Claris's ondansetron HCl Injection 32 mg/50 mL, single IV dose, was approved in ANDA 078308 on March 17, 2008. In a letter dated November 16, 2012, through its U.S. agent, CUSTOpharm, Inc., Claris requested withdrawal of ANDA 078308 under 21 CFR 314.150(d), and waived its opportunity for a hearing provided under § 314.150(a).
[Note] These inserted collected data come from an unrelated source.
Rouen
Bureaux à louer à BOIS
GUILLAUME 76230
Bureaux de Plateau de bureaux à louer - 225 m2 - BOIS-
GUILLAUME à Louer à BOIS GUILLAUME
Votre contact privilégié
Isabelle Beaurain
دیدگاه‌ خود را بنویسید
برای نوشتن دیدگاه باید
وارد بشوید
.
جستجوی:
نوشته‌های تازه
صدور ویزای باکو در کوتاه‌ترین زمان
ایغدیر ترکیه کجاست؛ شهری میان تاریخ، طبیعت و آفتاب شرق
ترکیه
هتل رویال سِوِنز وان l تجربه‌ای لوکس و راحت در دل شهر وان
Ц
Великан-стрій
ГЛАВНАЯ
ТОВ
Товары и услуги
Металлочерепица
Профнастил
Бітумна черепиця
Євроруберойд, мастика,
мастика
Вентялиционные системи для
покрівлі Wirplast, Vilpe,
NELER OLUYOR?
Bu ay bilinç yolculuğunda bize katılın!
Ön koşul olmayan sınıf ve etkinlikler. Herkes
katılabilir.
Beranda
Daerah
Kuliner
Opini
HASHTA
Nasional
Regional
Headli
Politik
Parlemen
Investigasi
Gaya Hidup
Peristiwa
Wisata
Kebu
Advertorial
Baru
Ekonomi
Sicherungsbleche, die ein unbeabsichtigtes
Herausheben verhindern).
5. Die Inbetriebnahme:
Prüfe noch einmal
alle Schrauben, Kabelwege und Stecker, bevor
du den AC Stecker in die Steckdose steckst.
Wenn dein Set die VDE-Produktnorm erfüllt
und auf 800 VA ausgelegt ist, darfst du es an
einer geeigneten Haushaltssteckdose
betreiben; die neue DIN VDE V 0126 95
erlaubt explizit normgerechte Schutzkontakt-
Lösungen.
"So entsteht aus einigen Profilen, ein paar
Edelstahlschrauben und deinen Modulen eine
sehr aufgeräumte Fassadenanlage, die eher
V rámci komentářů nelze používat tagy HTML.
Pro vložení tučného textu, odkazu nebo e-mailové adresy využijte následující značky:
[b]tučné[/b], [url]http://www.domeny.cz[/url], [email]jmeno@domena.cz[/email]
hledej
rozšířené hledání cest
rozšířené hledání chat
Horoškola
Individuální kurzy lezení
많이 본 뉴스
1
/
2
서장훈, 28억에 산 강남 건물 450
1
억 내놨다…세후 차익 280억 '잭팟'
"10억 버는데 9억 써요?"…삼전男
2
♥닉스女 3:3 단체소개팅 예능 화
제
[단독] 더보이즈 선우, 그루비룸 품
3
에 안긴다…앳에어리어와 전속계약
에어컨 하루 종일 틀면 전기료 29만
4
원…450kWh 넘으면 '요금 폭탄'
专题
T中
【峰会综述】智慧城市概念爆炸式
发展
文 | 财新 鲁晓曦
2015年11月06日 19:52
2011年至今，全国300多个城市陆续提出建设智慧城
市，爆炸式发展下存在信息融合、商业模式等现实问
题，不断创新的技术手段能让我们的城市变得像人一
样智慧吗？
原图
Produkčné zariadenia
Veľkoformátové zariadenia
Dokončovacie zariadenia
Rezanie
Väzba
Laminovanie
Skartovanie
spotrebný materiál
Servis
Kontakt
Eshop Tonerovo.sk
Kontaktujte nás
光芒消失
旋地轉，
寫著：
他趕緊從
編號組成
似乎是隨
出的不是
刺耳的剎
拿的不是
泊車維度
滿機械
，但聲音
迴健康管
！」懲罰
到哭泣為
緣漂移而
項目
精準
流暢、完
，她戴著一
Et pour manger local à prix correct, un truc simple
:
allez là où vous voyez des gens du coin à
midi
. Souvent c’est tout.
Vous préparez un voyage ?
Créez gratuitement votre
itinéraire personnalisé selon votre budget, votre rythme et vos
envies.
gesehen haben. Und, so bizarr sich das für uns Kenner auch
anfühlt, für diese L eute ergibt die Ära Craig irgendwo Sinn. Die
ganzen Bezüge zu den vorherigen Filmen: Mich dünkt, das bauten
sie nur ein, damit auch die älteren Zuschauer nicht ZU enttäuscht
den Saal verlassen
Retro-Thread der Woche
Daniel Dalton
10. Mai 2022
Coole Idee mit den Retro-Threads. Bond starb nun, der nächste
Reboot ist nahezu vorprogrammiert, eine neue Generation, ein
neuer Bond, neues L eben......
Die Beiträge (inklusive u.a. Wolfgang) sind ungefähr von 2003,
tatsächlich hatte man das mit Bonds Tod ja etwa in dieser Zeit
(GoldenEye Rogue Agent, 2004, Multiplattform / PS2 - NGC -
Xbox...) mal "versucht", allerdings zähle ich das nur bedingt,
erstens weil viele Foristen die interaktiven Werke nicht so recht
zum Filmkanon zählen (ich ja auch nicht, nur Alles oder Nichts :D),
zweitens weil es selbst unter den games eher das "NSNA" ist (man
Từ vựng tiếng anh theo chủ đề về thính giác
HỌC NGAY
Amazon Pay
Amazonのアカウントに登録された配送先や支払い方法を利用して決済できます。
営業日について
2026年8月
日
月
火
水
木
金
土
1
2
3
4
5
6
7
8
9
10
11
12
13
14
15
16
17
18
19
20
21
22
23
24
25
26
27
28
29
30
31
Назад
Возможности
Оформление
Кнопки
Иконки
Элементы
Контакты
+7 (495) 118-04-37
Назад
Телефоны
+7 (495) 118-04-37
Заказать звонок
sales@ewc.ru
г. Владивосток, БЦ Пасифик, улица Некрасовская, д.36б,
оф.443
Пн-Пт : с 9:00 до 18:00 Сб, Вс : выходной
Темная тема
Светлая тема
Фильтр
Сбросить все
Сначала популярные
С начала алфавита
Therefore, under section 505(e) of the Federal Food, Drug, and Cosmetic Act (FD&C Act) (21 U.S.C. 355(e)) and 21 CFR 314.150(d), and under authority delegated by the Commissioner to the Director, Center for Drug Evaluation and Research, approval of the applications listed in the table of this document, and all amendments and supplements thereto, is withdrawn (see DATES). Distribution of these products in interstate commerce without an approved application is illegal and subject to regulatory action (see sections 505(a) and 301(d) of the FD&C Act (21 U.S.C. 355(a) and 331(d)). The Agency will remove these products from the list of drug products with effective approvals published in FDA's “Approved Drug Products With Therapeutic Equivalence Evaluations,” generally referred to as the “Orange Book.”